→ Goal of the exercise
Only the lines from the line containing "Outline aorta; reply" to the end of the records, both included, belong in the answer, copied exactly.

Dataset entries:
▶

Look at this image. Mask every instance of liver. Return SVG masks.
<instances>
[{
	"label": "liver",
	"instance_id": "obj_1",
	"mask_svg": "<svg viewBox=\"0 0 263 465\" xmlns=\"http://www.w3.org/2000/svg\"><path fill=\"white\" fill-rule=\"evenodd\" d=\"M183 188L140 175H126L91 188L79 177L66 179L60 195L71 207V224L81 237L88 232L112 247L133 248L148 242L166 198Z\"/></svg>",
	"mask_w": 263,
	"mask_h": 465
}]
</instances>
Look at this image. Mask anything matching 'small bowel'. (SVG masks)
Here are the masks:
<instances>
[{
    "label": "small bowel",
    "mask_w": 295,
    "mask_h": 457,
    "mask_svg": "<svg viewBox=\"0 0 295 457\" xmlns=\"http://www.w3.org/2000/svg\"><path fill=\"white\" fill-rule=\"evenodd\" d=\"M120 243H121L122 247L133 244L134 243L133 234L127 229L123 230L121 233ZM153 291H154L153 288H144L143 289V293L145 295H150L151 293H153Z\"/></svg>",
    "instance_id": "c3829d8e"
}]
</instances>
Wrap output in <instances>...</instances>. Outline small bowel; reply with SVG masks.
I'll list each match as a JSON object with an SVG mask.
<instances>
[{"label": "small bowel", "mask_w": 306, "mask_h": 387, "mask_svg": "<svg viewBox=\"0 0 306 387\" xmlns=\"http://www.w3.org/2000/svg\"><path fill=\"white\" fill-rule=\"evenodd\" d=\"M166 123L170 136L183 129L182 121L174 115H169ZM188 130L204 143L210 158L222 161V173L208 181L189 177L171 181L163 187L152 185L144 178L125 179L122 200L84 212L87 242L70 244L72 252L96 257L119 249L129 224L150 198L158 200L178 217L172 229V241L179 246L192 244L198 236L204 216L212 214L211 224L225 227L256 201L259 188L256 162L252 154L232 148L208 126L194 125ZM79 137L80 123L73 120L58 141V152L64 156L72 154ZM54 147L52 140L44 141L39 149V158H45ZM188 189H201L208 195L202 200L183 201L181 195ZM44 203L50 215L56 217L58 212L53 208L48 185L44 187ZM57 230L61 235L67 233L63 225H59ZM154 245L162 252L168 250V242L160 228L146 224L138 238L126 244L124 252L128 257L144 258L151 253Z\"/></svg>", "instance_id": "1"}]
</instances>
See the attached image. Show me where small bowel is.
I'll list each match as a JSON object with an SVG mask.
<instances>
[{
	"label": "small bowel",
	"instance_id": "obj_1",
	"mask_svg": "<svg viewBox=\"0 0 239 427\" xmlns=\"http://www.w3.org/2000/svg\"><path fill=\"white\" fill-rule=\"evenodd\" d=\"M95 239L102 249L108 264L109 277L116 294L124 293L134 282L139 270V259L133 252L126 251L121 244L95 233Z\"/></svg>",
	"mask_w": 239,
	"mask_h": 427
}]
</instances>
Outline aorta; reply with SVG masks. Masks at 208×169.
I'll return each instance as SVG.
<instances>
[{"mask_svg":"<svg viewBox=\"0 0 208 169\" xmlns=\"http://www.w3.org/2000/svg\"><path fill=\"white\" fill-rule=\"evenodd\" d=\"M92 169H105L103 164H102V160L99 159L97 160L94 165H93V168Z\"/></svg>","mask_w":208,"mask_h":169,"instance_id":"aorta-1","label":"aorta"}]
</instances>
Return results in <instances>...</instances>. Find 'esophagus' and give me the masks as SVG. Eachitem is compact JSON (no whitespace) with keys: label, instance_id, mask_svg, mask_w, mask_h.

◀

→ Task answer
Outline aorta; reply with SVG masks. Masks at 208×169.
I'll return each instance as SVG.
<instances>
[{"mask_svg":"<svg viewBox=\"0 0 208 169\" xmlns=\"http://www.w3.org/2000/svg\"><path fill=\"white\" fill-rule=\"evenodd\" d=\"M92 169H105L103 164H102V160L99 159L97 160L94 165H93V168Z\"/></svg>","mask_w":208,"mask_h":169,"instance_id":"aorta-1","label":"aorta"}]
</instances>
Return results in <instances>...</instances>. Find 'esophagus' and give me the masks as SVG. Eachitem is compact JSON (no whitespace) with keys: label, instance_id, mask_svg, mask_w, mask_h.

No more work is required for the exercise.